7. The cable assembly as recited in claim 6, wherein the front end of the fiber is trimmed to form an inclined surface.

8. The cable assembly as recited in claim 6, wherein there is an elastic member sandwiched between the optical module and the insulative housing for biasing the optical module forward movement.

9. The cable assembly as recited in claim 8, wherein there is a mounting post protruding backwardly from the base portion and inserted into a front portion of the elastic member.

10. The cable assembly as recited in claim 9, wherein there is a post located in a groove which is defined in the tongue portion and the post is inserted into a back portion of the elastic member.

11. The cable assembly as recited in claim 10, wherein the elastic member is a coil spring.

12. The cable assembly as recited in claim 6, wherein there is a fiber passage located in the insulative housing and disposed behind the cavity, and the fiber extends through the fiber passage and is coupled to the lens.

13. The cable assembly as recited in claim 12, wherein the fiber passage is tapered along a front-to-back direction.

14. The cable assembly as recited in claim 13, wherein there is a cap mounted to the insulative housing to shield the fiber.

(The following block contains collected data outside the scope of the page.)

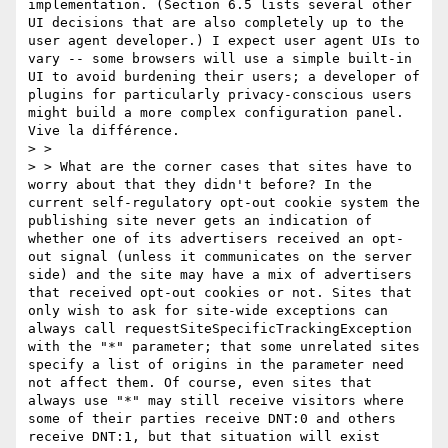
implementation. (Section 6.5 lists several other 
UI decisions that are also completely up to the 
user agent developer.) I expect user agent UIs to 
vary -- some browsers will use a simple built-in 
UI to avoid burdening their users; a developer of 
plugins for particularly privacy-conscious users 
might build a more complex configuration panel. 
Vive la différence.

> >  

> > What are the corner cases that sites have to 
worry about that they didn't before? In the 
current self-regulatory opt-out cookie system the 
publishing site never gets an indication of 
whether one of its advertisers received an opt-
out signal (unless it communicates on the server 
side) and the site may have a mix of advertisers 
that received opt-out cookies or not. Sites that 
only wish to ask for site-wide exceptions can 
always call requestSiteSpecificTrackingException 
with the "*" parameter; that some unrelated sites 
specify a list of origins in the parameter need 
not affect them. Of course, even sites that 
always use "*" may still receive visitors where 
some of their parties receive DNT:0 and others 
receive DNT:1, but that situation will exist 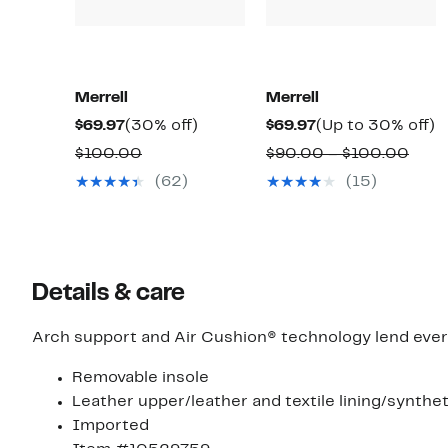
Merrell
Merrell
Current
30%
Current
U
$69.97
(30% off)
$69.97
(Up to 30% off)
Price
off.
Price
t
Comparable
Comp
$100.00
$90.00 – $100.00
$69.97
$69.97
3
value
valu
(62)
(15)
of
$100.00
$90.
to
$100
Details & care
Arch support and Air Cushion® technology lend everyd
Removable insole
Leather upper/leather and textile lining/synthet
Imported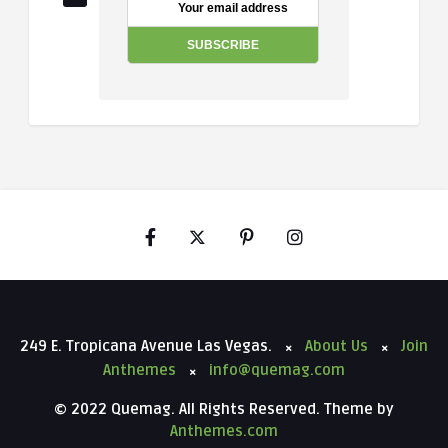
249 E. Tropicana Avenue Las Vegas.
About Us
Join
Anthemes
info@quemag.com
© 2022 Quemag. All Rights Reserved. Theme by
Anthemes.com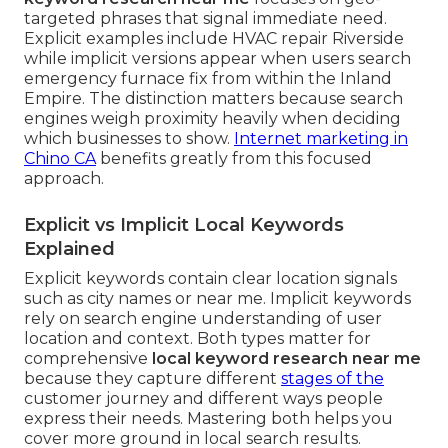
targeted phrases that signal immediate need.
Explicit examples include HVAC repair Riverside
while implicit versions appear when users search
emergency furnace fix from within the Inland
Empire. The distinction matters because search
engines weigh proximity heavily when deciding
which businesses to show.
Internet marketing in
Chino CA
benefits greatly from this focused
approach.
Explicit vs Implicit Local Keywords
Explained
Explicit keywords contain clear location signals
such as city names or near me. Implicit keywords
rely on search engine understanding of user
location and context. Both types matter for
comprehensive
local keyword research near me
because they capture different
stages of the
customer journey and different ways people
express their needs. Mastering both helps you
cover more ground in local search results.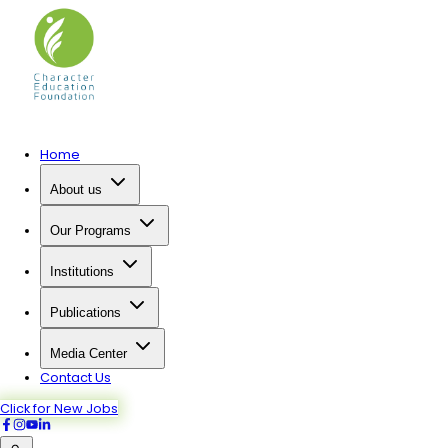
Home
About us
Our Programs
Institutions
Publications
Media Center
Contact Us
Click for New Jobs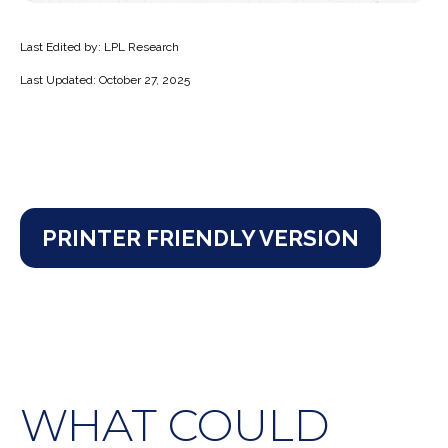
Last Edited by: LPL Research
Last Updated: October 27, 2025
PRINTER FRIENDLY VERSION
WHAT COULD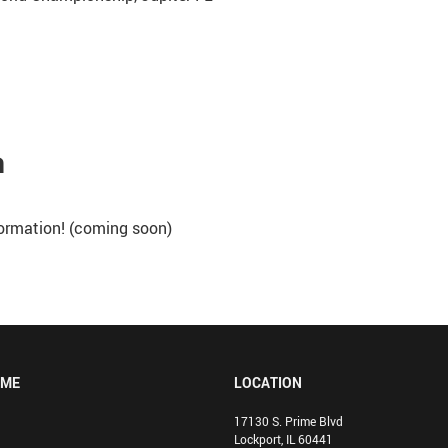
n
nformation! (coming soon)
OME
LOCATION
17130 S. Prime Blvd
Lockport, IL 60441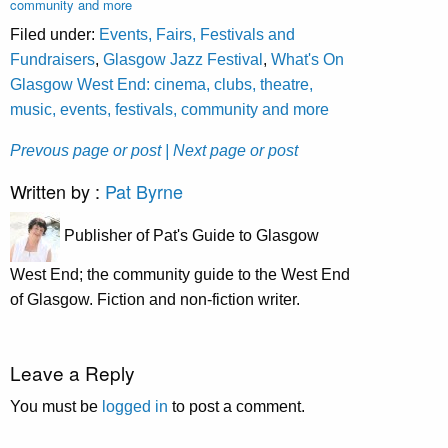
community and more
Filed under:
Events, Fairs, Festivals and
Fundraisers
,
Glasgow Jazz Festival
,
What's On
Glasgow West End: cinema, clubs, theatre,
music, events, festivals, community and more
Prevous page or post
| Next page or post
Written by :
Pat Byrne
Publisher of Pat's Guide to Glasgow
West End; the community guide to the West End
of Glasgow. Fiction and non-fiction writer.
Leave a Reply
You must be
logged in
to post a comment.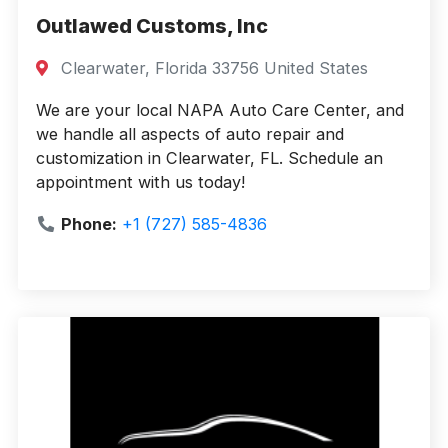
Outlawed Customs, Inc
Clearwater, Florida 33756 United States
We are your local NAPA Auto Care Center, and
we handle all aspects of auto repair and
customization in Clearwater, FL. Schedule an
appointment with us today!
Phone:
+1 (727) 585-4836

15. A cable assembly comprising:

an insulative housing;

a plurality of terminals retained in the housing;

a lens disposed in the housing and defining a mounting slot along an axial direction;

an optical fiber inserted into the mounting slot; and

optical adhesive filled in the mounting slot beside the optical fiber; wherein

a gap, which is located between the lens and a front end of the fiber in the axial direction and is filled with the optical adhesive, defines an interface with one of the lens and the front end of the fiber under condition that said interface is oblique to the axial direction.

16. The cable assembly as claimed in claim 15, wherein said gap defines another interface with the other of the lens and the front end of the fiber under condition that said another interface is perpendicular to said axial direction.

17. The cable assembly as claimed in claim 16, wherein said gap defines a wedged configuration.